По крайней мере, у меня ощущение это возникло почти сразу, как только я понял, что финал близок - а вроде бы раньше кино это казалось не менее бесконечным, чем «Сладкая жизнь», о которой мы вспомним еще обязательно позже - данный факт же спишем на особенности авторского восприятия, склонного преувеличивать и разукрашивать то, что было некогда особенным дорогим и любимым для него. Хотя, может быть, «Ночь» - и правда, самое универсальное кино итальянского классика, склонного вообще-то к эстетству, которое способно не то чтобы затмить - но, пожалуй, несколько помешать адекватному восприятию того важного смысла, что в его фильмах всегда заложен. Впрочем, это снова лишь мои догадки, и за других мне говорить не хочется.
Так или иначе, «Ночь» (по крайней мере, в первой своей половине) - еще один шаг вверх и вперед, если вспомнить о той художественной лестнице, начало которой я положил в «старом» кино 50-ых (да и в предшествовавших ему двух десятилетиях тоже) - и по которой поднялись уже на одну ступеньку соответственно «Приключение» и «Крик» до него.
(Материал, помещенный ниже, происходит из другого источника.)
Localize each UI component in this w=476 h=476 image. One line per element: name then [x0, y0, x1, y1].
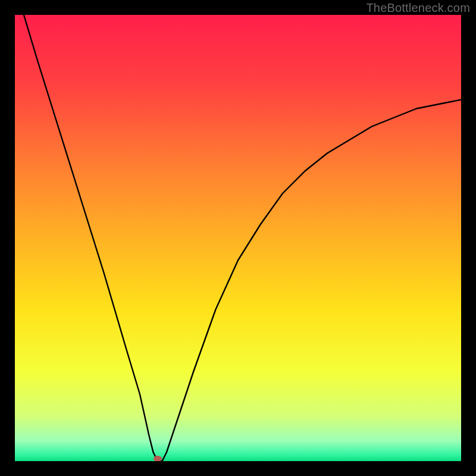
chart-plot-area [15, 15, 461, 461]
watermark-text: TheBottleneck.com [366, 1, 470, 15]
chart-svg [15, 15, 461, 461]
chart-background-gradient [15, 15, 461, 461]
Достаточно вспомнить хотя бы больничные сцены, в одной из которых писатель Джованни (герой Марчелло Мастроянни) оказывается заманенным странной пациенткой, набрасывающейся на него с какой-то дикой и одержимой животной страстью - и есть там несколько кадров, где оба они стоят возле чистой и белой стены, так что складывается ощущение, будто бы и вокруг - такая же белая и бесконечная пустота, пространство уже не мира реального, но какого-то условного, метафизического - чисто киношного, в общем. Ничего подобного (разве что прогулка Моники Витти перед глазеющими на нее хищно мужчинами) в «Приключении» не было - да и быть еще, наверное, не могло. Описанная сцена (родом будто бы из «Персоны» Бергмана) - детище уже абсолютной шестидесятнической свободы, не считающейся с повествовательными канонами прошлого, мешающими настоящему искусству. Хотя виртуозный адепт его Антониони не заигрывается слишком с такими вещами, уходя в чистые абстракции и напрочь забывая об истории.
А история тут очень проста. Брак уже упомянутого писателя Джованни давно нельзя назвать счастливым. Его богатая жена Лидия (Жанна Моро), когда-то очень любившая мужа, испытывает теперь лишь отчаяние и тоску, помышляя даже о самоубийстве, поскольку жить в мире, где больше не осталось самого главного и самого сближающего чувства на свете, она не видит никакого проку. Впрочем, это становится понятным не сразу, и поначалу мы видим лишь двух людей друг другу близких - но очевидно утративших живую связь родственных когда-то душ, превративших любовь в привычку и тягостное для обоих притворство, хотя куда чаще они просто молчат - что хорошо видно уже и из вступительной сцены посещения больного друга. Все прочие же связи их с внешним миром (несмотря на популярность Джованни) несущественны, случайны - либо оборваны за ненадобностью. Муж и жена почти никуда не выходят, и вечеринка в доме богатого промышленника - лишь повод сбежать и отвлечься - от себя и пустоты. В общем и целом, отношения главных героев - логическое продолжение истории Клаудии и Сандро из «Приключения». Любовь, мучительно зарождающаяся между людьми, не связанными узами брака - и любовь, переживающая период угасания и (окончательного ли?) умирания в нем.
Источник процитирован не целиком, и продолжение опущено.